The European Union (EU) has recently reached a political deal on new bank-capital legislation, which includes regulations for crypto assets. The deal, which had been proposed by the European Commission in 2021, introduces controversial changes on how banks evaluate risks for corporate and home loans. The legislation also adjusts the risk weighting for banking assets such as corporate loans with the goal of strengthening and making the banks more resilient. This deal must now be voted on by member states in the EU’s Council and lawmakers to be enacted, a process that may take several months.
The EU’s Council statement confirmed that the deal includes a “transitional prudential regime for crypto assets” but no further details have been provided.
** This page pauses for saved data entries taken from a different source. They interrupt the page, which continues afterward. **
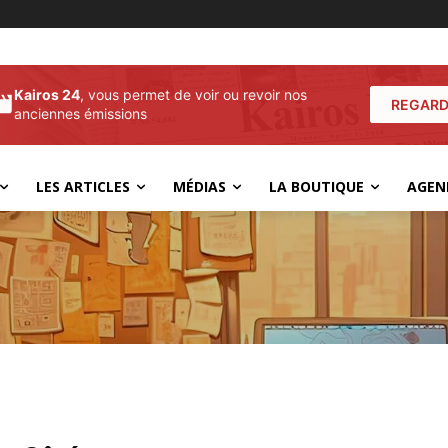
Kairos 24
, vous permet de voir ou revoir nos
REGARD
anciennes émissions
LES ARTICLES
MÉDIAS
LA BOUTIQUE
AGEN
However, the Basel Committee on Banking Supervision, an international standard-setting organization for banking regulations, is working on a global crypto banking rulebook, which already suggests strict measures concerning free-floating cryptocurrencies. This means that banks would have to issue one euro of capital for each euro of bitcoin (BTC) or ether (ETH) they hold, giving them limited incentive to invest in the market.
Despite the Basel Committee’s tough stance, EU lawmakers appear to be pushing for quicker implementation of these measures. They have proposed that regulated stablecoins be subject to softer regulations, which seems to have gained favor among EU governments.
Swedish Finance Minister Elisabeth Svantesson, who chaired the talks on behalf of EU member states, stated that the overall legislative changes would “boost the strength and resilience of banks operating in the Union.” However, lawmakers have expressed concern regarding unbacked cryptocurrencies, prompting them to seek prohibitive rules to keep them out of the traditional financial system.
The legislation’s passing would have significant implications for the crypto market, particularly in how it is perceived and regulated by major financial institutions. The EU’s move is just one of many by regulators around the world to address the growing influence of cryptocurrencies and stablecoins in the global financial system.